─── RECORD EXCERPTS

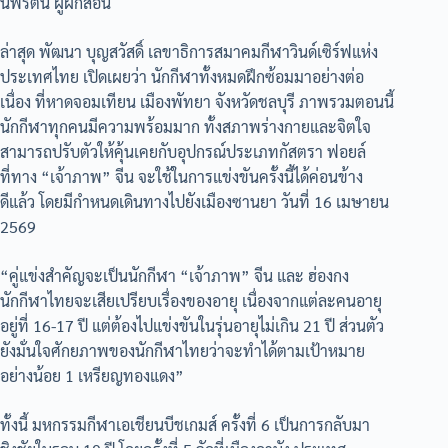
นพรัตน์ ผู้ฝึกสอน
ล่าสุด พัฒนา บุญสวัสดิ์ เลขาธิการสมาคมกีฬาวินด์เซิร์ฟแห่ง
ประเทศไทย เปิดเผยว่า นักกีฬาทั้งหมดฝึกซ้อมมาอย่างต่อ
เนื่อง ที่หาดจอมเทียน เมืองพัทยา จังหวัดชลบุรี ภาพรวมตอนนี้
นักกีฬาทุกคนมีความพร้อมมาก ทั้งสภาพร่างกายและจิตใจ
สามารถปรับตัวให้คุ้นเคยกับอุปกรณ์ประเภทกัสตรา ฟอยล์
ที่ทาง “เจ้าภาพ” จีน จะใช้ในการแข่งขันครั้งนี้ได้ค่อนข้าง
ดีแล้ว โดยมีกำหนดเดินทางไปยังเมืองซานยา วันที่ 16 เมษายน
2569
“คู่แข่งสำคัญจะเป็นนักกีฬา “เจ้าภาพ” จีน และ ฮ่องกง
นักกีฬาไทยจะเสียเปรียบเรื่องของอายุ เนื่องจากแต่ละคนอายุ
อยู่ที่ 16-17 ปี แต่ต้องไปแข่งขันในรุ่นอายุไม่เกิน 21 ปี ส่วนตัว
ยังมั่นใจศักยภาพของนักกีฬาไทยว่าจะทำได้ตามเป้าหมาย
อย่างน้อย 1 เหรียญทองแดง”
ทั้งนี้ มหกรรมกีฬาเอเชียนบีชเกมส์ ครั้งที่ 6 เป็นการกลับมา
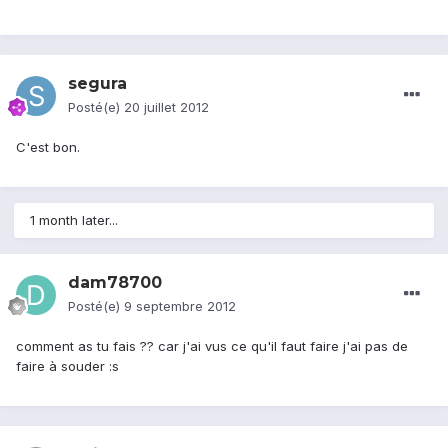
segura
Posté(e)
20 juillet 2012
C'est bon.
1 month later...
dam78700
Posté(e)
9 septembre 2012
comment as tu fais ?? car j'ai vus ce qu'il faut faire j'ai pas de
faire à souder :s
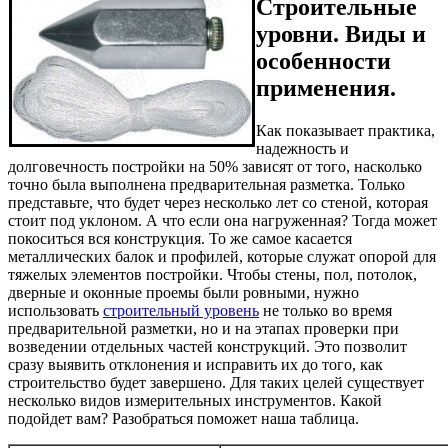
Строительные
уровни. Виды и
особенности
применения.
Как показывает практика,
надежность и
долговечность постройки на 50% зависят от того, насколько
точно была выполнена предварительная разметка. Только
представьте, что будет через несколько лет со стеной, которая
стоит под уклоном. А что если она нагруженная? Тогда может
покоситься вся конструкция. То же самое касается
металлических балок и профилей, которые служат опорой для
тяжелых элементов постройки. Чтобы стены, пол, потолок,
дверные и оконные проемы были ровными, нужно
использовать
строительный уровень
не только во время
предварительной разметки, но и на этапах проверки при
возведении отдельных частей конструкций. Это позволит
сразу выявить отклонения и исправить их до того, как
строительство будет завершено. Для таких целей существует
несколько видов измерительных инструментов. Какой
подойдет вам? Разобраться поможет наша таблица.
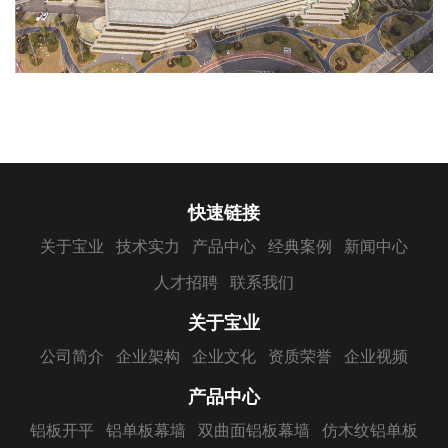
快速链接
关于宝业
技术实力
产品中心
经典案例
新闻中心
人才招聘
联系我们
关于宝业
公司简介
企业架构
企业文化
资质荣誉
企业视频
产品中心
铝板开平
铝单板幕墙
双曲面铝板幕墙
仿木纹铝单板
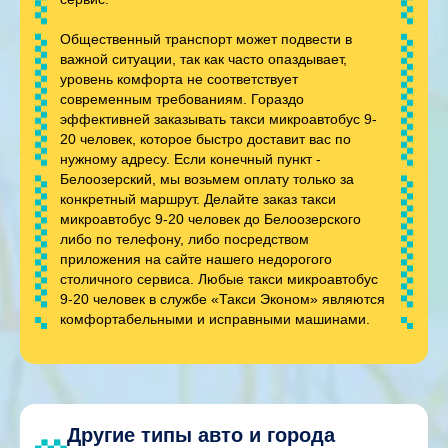
Общественный транспорт может подвести в
важной ситуации, так как часто опаздывает,
уровень комфорта не соответствует
современным требованиям. Гораздо
эффективней заказывать такси микроавтобус 9-
20 человек, которое быстро доставит вас по
нужному адресу. Если конечный пункт -
Белоозерский, мы возьмем оплату только за
конкретный маршрут. Делайте заказ такси
микроавтобус 9-20 человек до Белоозерского
либо по телефону, либо посредством
приложения на сайте нашего недорогого
столичного сервиса. Любые такси микроавтобус
9-20 человек в службе «Такси Эконом» являются
комфортабельными и исправными машинами.
Другие типы авто и города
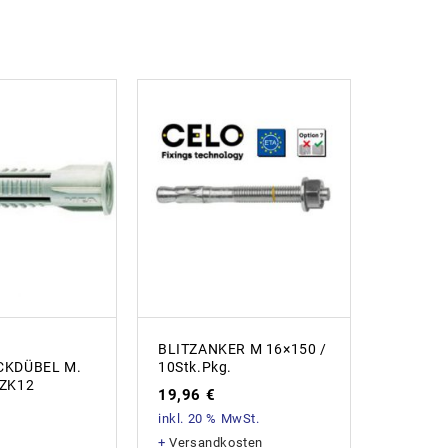
BLITZANKER M 16×150 /
CELO Is
KDÜBEL M.
10Stk.Pkg.
IPL95 2
ZK12
19,96
€
28,72
inkl. 20 % MwSt.
inkl. 20
+
Versandkosten
+
Versan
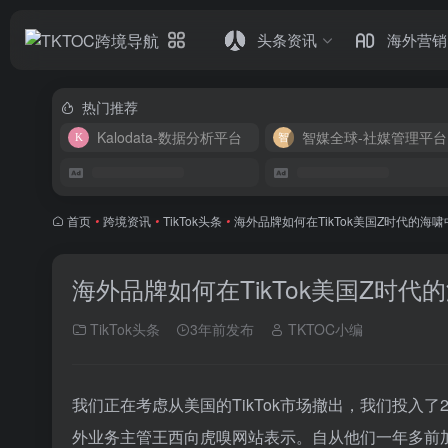
头条资讯
海外营销
热门推荐
Kalodata-数据分析平台
智媒全球-社媒管理平台
首页
•
跨境资讯
•
TikTok头条
•
海外品牌如何在TikTok美国Z时代的海
海外品牌如何在TikTok美国Z时代
TikTok头条
3年前发布
TKTOC小编
我们正在考虑从美国的TikTok市场撤出，我们投入了
外业务主管王西向虎嗅网站表示。自从他们一年多前加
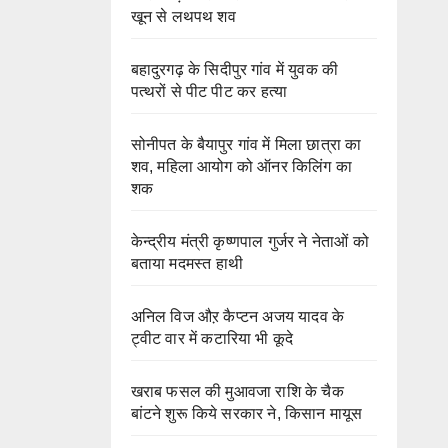
खून से लथपथ शव
बहादुरगढ़ के सिदीपुर गांव में युवक की
पत्थरों से पीट पीट कर हत्या
सोनीपत के बैयापुर गांव में मिला छात्रा का
शव, महिला आयोग को ऑनर किलिंग का
शक
केन्द्रीय मंत्री कृष्णपाल गुर्जर ने नेताओं को
बताया मदमस्त हाथी
अनिल विज औऱ कैप्टन अजय यादव के
ट्वीट वार में कटारिया भी कूदे
खराब फसल की मुआवजा राशि के चैक
बांटने शुरू किये सरकार ने, किसान मायूस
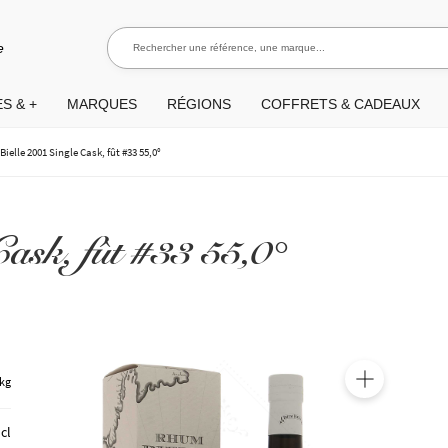
Rechercher une référence, une marque...
Rec
e
S & +
MARQUES
RÉGIONS
COFFRETS & CADEAUX
>
Bielle 2001 Single Cask, fût #33 55,0°
Cask, fût #33 55,0°
 kg
🔍
 cl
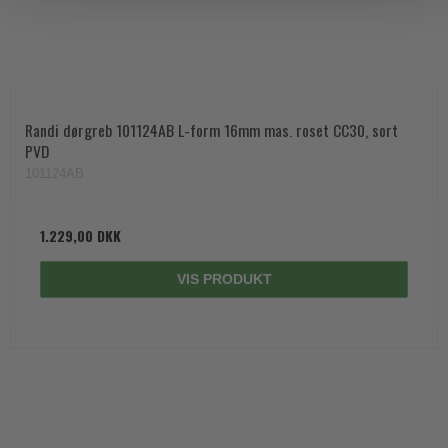
Randi dørgreb 101124AB L-form 16mm mas. roset CC30, sort
PVD
101124AB
1.229,00 DKK
VIS PRODUKT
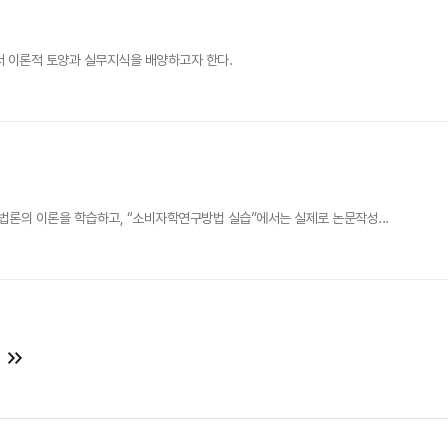
 이론적 토양과 실무지식을 배양하고자 한다.
론의 이론을 학습하고, “소비자학연구방법 실습”에서는 실제로 논문작성...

──────

## TASK GOAL
Only the lines from the beginning of the records through the line bearing "จีน และ ฮ่องกง" belong in the answer, copied word for word with pictures left out.

## TASK RESULT
นพรัตน์ ผู้ฝึกสอน
ล่าสุด พัฒนา บุญสวัสดิ์ เลขาธิการสมาคมกีฬาวินด์เซิร์ฟแห่ง
ประเทศไทย เปิดเผยว่า นักกีฬาทั้งหมดฝึกซ้อมมาอย่างต่อ
เนื่อง ที่หาดจอมเทียน เมืองพัทยา จังหวัดชลบุรี ภาพรวมตอนนี้
นักกีฬาทุกคนมีความพร้อมมาก ทั้งสภาพร่างกายและจิตใจ
สามารถปรับตัวให้คุ้นเคยกับอุปกรณ์ประเภทกัสตรา ฟอยล์
ที่ทาง “เจ้าภาพ” จีน จะใช้ในการแข่งขันครั้งนี้ได้ค่อนข้าง
ดีแล้ว โดยมีกำหนดเดินทางไปยังเมืองซานยา วันที่ 16 เมษายน
2569
“คู่แข่งสำคัญจะเป็นนักกีฬา “เจ้าภาพ” จีน และ ฮ่องกง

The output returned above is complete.